HOW WE DEFINE CONSENT
In order to make sure the sexual activity you are engaging in feels safe for everyone involved, it is important to establish consent and make sure that you and your partner(s) are comfortable. This means determining what peoples’ boundaries are before beginning or taking any new steps, either through verbal communication, or through some kind of previously agreed upon sign. Consent is the presence of “yes” and not just the absence of “no,” with the understanding that everyone can change their mind, stop, or back up at any time. In order to work towards making a truly informed decision, you can identify all pertinent information, and each person can take into account different forms of privilege and power, such as age, gender, disability, sexual orientation, survivor status, STI status, class, race, etc.
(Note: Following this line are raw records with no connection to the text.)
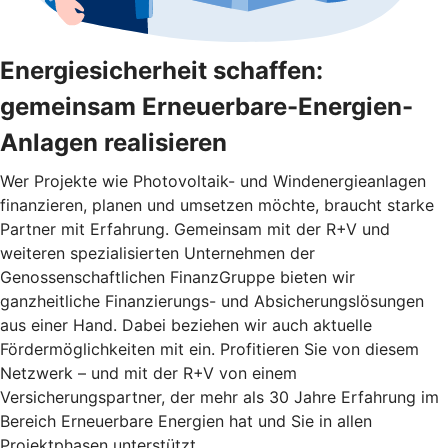
Energiesicherheit schaffen:
gemeinsam Erneuerbare-Energien-
Anlagen realisieren
Wer Projekte wie Photovoltaik- und Windenergieanlagen
finanzieren, planen und umsetzen möchte, braucht starke
Partner mit Erfahrung. Gemeinsam mit der R+V und
weiteren spezialisierten Unternehmen der
Genossenschaftlichen FinanzGruppe bieten wir
ganzheitliche Finanzierungs- und Absicherungslösungen
aus einer Hand. Dabei beziehen wir auch aktuelle
Fördermöglichkeiten mit ein. Profitieren Sie von diesem
Netzwerk – und mit der R+V von einem
Versicherungspartner, der mehr als 30 Jahre Erfahrung im
Bereich Erneuerbare Energien hat und Sie in allen
Projektphasen unterstützt.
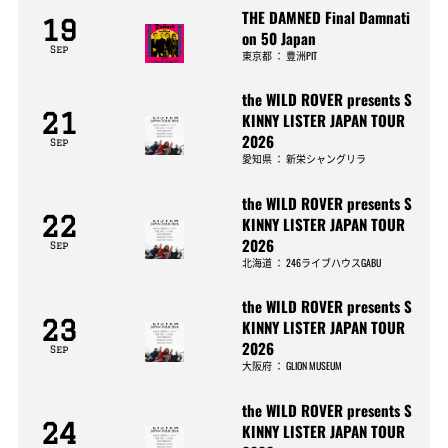
THE DAMNED Final Damnati
19
on 50 Japan
Sep
東京都
：
豊洲PIT
the WILD ROVER presents S
21
KINNY LISTER JAPAN TOUR
2026
Sep
愛知県
：
新栄シャングリラ
the WILD ROVER presents S
22
KINNY LISTER JAPAN TOUR
2026
Sep
北海道
：
246ライブハウスGABU
the WILD ROVER presents S
23
KINNY LISTER JAPAN TOUR
2026
Sep
大阪府
：
GLION MUSEUM
the WILD ROVER presents S
24
KINNY LISTER JAPAN TOUR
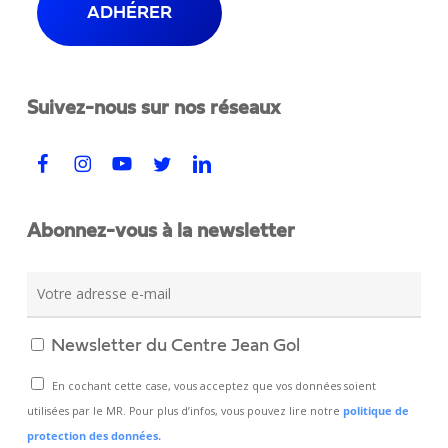
ADHÉRER
Suivez-nous sur nos réseaux
Abonnez-vous à la newsletter
Newsletter du Centre Jean Gol
En cochant cette case, vous acceptez que vos données soient
utilisées par le MR. Pour plus d’infos, vous pouvez lire notre
politique de
protection des données.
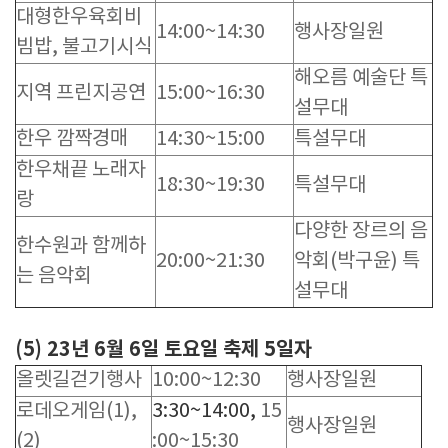
대형한우육회비
14:00~14:30
행사장일원
빔밥, 불고기시식
해오름 예술단 특
지역 프린지공연
15:00~16:30
설무대
한우 깜짝경매
14:30~15:00
특설무대
한우채끝 노래자
18:30~19:30
특설무대
랑
다양한 장르의 음
한수원과 함께하
20:00~21:30
악회(박구윤) 특
는 음악회
설무대
(5) 23년 6월 6일 토요일 축제 5일자
올렛길걷기행사
10:00~12:30
행사장일원
로데오게임(1),
3:30~14:00,
15
행사장일원
(2)
:00~15:30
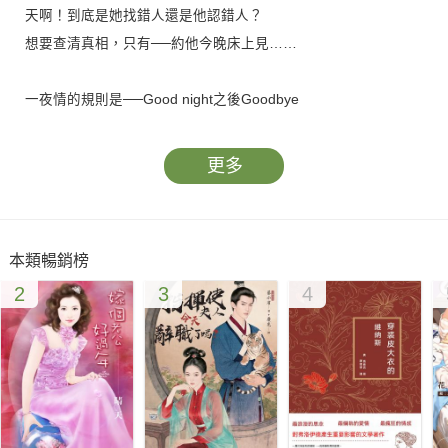
天啊！到底是她找錯人還是他認錯人？
想要查清真相，只有──約他今晚床上見……
一夜情的規則是──Good night之後Goodbye
因此司徒玄對不告而別的行為非常感冒
老天有眼，他終於找到當初那個沒禮貌的女人！
更多
再次重逢，她卻「翻臉不認人」，開口閉口叫「哥哥」
既然她只承認「兄妹關係」，不如先打親情牌
反正只要失戀能夠大逆轉，他不介意Replay……
本類暢銷榜
2
3
4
Consent should be established each and every time sexual activity happens, regardless of past interactions. If someone has been misled, pressured, or threatened, they cannot give informed consent. Additionally, the use of alcohol or other substances can interfere with someone’s ability to make clear decisions about the level of intimacy they are comfortable with. The more intoxicated a person is, the harder it is to give conscious consent.
We don’t know everything about consent. This is a general set of guidelines. Only you know what you are comfortable with and what is best for you. Knowing your own boundaries, feelings, and desires can help you better define what you consent to, and communicating this to your partner(s) can also make sex more fun! Understanding consent is a big step towards sexual liberation, plus it’s totally sweet!